For a Human-Centered AI

Technologies in education: how to go to the top

October 3, 2019

A report by Nesta Italia and Compagnia di San Paolo discloses engaging experiences on the link between education and technology. The publication is full of case studies useful for designing new learning processes

How to get the most out of technology at school? How many educators and instructors have asked themselves this question? Here the excellent report recently published by Nesta Italia, in collaboration with Compagnia di San Paolo, presents an articulated and in-depth answer for those who want to roll up their sleeves and get involved. Without getting into the debate about teaching methods – this is not the right place – what really matters is that these research, data collection and analysis work allows us not only to open up a new perspective on the relationship between technology, education, and I would add effectiveness of the process of content transmission and sharing, but it also allows to explore dozens of case studies, accurately reported in the appendix by links and referred to organizations and educational contexts of many areas of the world. Precisely from this rich list nine cases were selected: they give an account of experiences from Italy, UK and rest of the world.

Each case was discussed and displayed following four factors:

  1. scale (let’s try to think of it in relation to a project, but also to a process or, even better, to an educational platform),
  2. teachers (role and change),
  3. context (the thin weft between school and society),
  4. complexity (to be imagined as a resource that allows us to plot unique, original relationships with different players).

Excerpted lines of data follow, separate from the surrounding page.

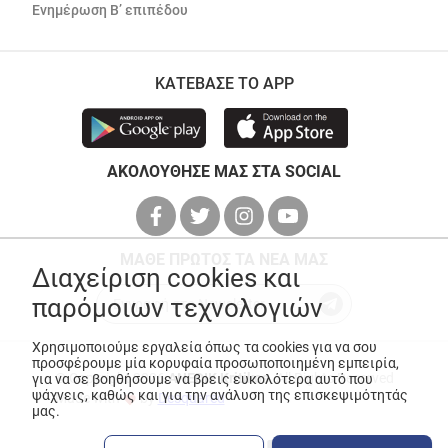
Ενημέρωση Β’ επιπέδου
ΚΑΤΕΒΑΣΕ ΤΟ APP
ΑΚΟΛΟΥΘΗΣΕ ΜΑΣ ΣΤΑ SOCIAL
ΜΑΘΕ ΠΡΩΤΟΣ ΤΑ ΝΕΑ ΜΑΣ
Διαχείριση cookies και
παρόμοιων τεχνολογιών
Χρησιμοποιούμε εργαλεία όπως τα cookies για να σου
προσφέρουμε μία κορυφαία προσωποποιημένη εμπειρία,
© Copyright 2026
ANEDIK Kritikos
. All Rights Reserved
για να σε βοηθήσουμε να βρεις ευκολότερα αυτό που
ψάχνεις, καθώς και για την ανάλυση της επισκεψιμότητάς
Made with
by
Desquared
μας.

Scale, in particular, is one of the factors that opens up to reflections about the impact technology can have on education, then suggesting implications on the school system (macro dimension) and the single student (micro dimension). The first factor, as well as explored in the report, makes it possible ask ourselves whether and how a benefit derived from the use of technology can be perceived (in a certain sense, received) in the same way in different places. It is about a not insignificant matter if we really take into account the remaining factors involved.

Again, in relation to the case studies, it is worth noticing that among its meaningful features, one of the most interesting is the offer of a set of suggestions without claiming to have the solution to overcome all the obstacles or the dynamics that education work using technology can generate. Considering the case studies and the results of the methodological choices (above all workshops and interviews), it appears that one of the most promising paths to follow is the one of collaboration: a series of virtuous and non-virtual relationships capable of generating pedagogical effectiveness. Collaboration, which is also a very evocative term and a still too little operational one, should be directed toward all the stages that gradually involve the choice of using technology to teach: design, experimentation and finally actual adoption of the chosen technological tool.

This report, edited by Toby Baker, Simona Bielli and Luca Tricarico, is a very stimulating tool to discover, even for those wishing to advance directly into the case studies section; they are one more fascinating than the last, scattered between Europe and the rest of the world and stemmed from experiences in very different educational and social contexts. To easily explore the cases, readers may rely on icons intended as “indicators”, which the authors added to each case with the aim to quickly spot the most “interesting features”. They are: teachers, networks, drivers for social action, non-governmental initiative, scale. These factors are worth mentioning, to think about the way and the levels in which they can interact allowing in fact a dynamic and an effective practice for the implementation of technologies in schools.